Development and Validation of a Liquid Chromatography-Mass Spectrometry Based Analytical Assay for Determination of Cromolyn Sodium in Skin Permeation Studies
Cromolyn sodium (CS) is a mast cell stabilizer which has been used to treat systemic mastocytosis, allergic- and exercise-induced asthma, and allergic reactions induced by atopic dermatitis. Presently, CS is administered orally and intranasally, and with a short half-life and poor absorption, 4 to 8 doses are required daily for treatment. Developing a transdermal product for CS would eliminate such drawbacks that lead to inconsistent patient dosing and provide sustained therapeutic effects when administered via skin. Our long-term goal is to determine the feasibility of delivering CS through skin.
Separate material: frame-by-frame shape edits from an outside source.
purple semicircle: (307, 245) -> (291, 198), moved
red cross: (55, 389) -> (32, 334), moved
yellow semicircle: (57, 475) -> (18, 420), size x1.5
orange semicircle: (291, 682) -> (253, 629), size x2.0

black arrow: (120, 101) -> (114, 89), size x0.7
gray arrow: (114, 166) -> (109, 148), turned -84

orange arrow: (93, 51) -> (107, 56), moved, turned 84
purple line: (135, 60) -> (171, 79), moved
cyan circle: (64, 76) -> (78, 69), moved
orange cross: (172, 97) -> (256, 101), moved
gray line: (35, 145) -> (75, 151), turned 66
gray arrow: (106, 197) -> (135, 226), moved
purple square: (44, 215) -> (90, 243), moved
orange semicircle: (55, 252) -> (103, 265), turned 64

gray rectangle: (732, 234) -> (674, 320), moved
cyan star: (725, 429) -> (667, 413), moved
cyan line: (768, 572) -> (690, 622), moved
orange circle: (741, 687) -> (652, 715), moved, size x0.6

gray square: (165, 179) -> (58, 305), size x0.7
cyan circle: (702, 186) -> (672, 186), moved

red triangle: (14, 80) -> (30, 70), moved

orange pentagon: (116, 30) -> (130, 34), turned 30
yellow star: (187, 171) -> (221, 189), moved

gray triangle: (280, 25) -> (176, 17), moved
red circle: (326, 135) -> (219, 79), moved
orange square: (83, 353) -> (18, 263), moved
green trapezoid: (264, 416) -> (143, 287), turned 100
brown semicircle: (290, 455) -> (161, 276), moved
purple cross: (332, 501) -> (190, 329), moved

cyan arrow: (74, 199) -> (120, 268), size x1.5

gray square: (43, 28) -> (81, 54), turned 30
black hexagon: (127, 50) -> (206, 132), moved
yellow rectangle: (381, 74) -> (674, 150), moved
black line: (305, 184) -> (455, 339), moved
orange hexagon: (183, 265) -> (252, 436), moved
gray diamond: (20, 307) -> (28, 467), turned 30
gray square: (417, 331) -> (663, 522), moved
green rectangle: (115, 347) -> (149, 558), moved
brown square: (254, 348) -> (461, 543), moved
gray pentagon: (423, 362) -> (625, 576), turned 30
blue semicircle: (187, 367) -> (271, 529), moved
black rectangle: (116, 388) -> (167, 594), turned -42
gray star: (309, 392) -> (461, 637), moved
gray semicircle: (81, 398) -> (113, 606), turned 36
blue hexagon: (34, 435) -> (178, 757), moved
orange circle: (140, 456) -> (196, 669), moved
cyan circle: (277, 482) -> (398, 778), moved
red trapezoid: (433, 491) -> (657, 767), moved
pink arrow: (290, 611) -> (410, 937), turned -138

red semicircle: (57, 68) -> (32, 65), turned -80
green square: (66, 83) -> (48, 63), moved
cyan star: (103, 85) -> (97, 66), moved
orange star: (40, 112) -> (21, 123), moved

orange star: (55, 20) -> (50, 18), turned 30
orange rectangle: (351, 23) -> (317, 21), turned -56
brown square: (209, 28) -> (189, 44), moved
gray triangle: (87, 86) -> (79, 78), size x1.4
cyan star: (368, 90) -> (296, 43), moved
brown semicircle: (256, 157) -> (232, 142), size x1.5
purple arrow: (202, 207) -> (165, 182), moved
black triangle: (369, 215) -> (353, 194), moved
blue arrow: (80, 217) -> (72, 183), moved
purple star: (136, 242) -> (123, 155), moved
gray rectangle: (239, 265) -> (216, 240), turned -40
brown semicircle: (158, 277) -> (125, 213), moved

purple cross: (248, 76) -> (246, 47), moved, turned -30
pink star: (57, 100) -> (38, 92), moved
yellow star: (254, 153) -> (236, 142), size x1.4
However, a prerequisite for evaluating the performance of any transdermal system is to have a sensitive analytical method that can selectively detect and quantify the drug without any interference from compounds that may leach from skin during permeation studies. Therefore, our preliminary goal was to develop and validate such a method that can be employed for transdermal studies. The optimized liquid chromatography-mass spectrometry (LC-MS) method utilized a chromatographic separation which involved an isocratic mobile phase (10mM ammonium bicarbonate, pH 8.0, 90% and acetonitrile, 10%) at a flow rate of 0.2500 mL/min. Detection involved direct MS/MS channels with m/z 467.0255 (precursor) and m/z 379.0517 (fragment) with argon as the collision gas. CS calibrants were prepared in phosphate-buffered saline (PBS), pH 7.4, for validation (0.1, 0.25, 0.5, 0.75, 1, and 2.5 μg/mL). To ensure no skin interference, dermatomed porcine ear skin was minced, placed in PBS, and shaken for 15 hours to extract any possible interfering components. The extract was filtered and analyzed with the optimized LC-MS conditions. Calibrants were also analyzed over 3 days with each day examining 6 injections (20 μL) of each sample. Peak areas determined by LC-MS were used to construct calibration curves for CS and to calculate % error and % RSD to elucidate accuracy and precision of the method. Results showed CS retention time to be around 4.4 minutes with no interfering peak from skin extract, and linearity was observed between 0.1-2.5 μg/mL. Inter- and intra-day accuracy and precision of the method were within the acceptable limit of ±20% at the lower limit of quantitation and ±15% at other concentrations. Future studies will involve using the validated method for quantification of CS in skin permeation studies to investigate our long-term goal.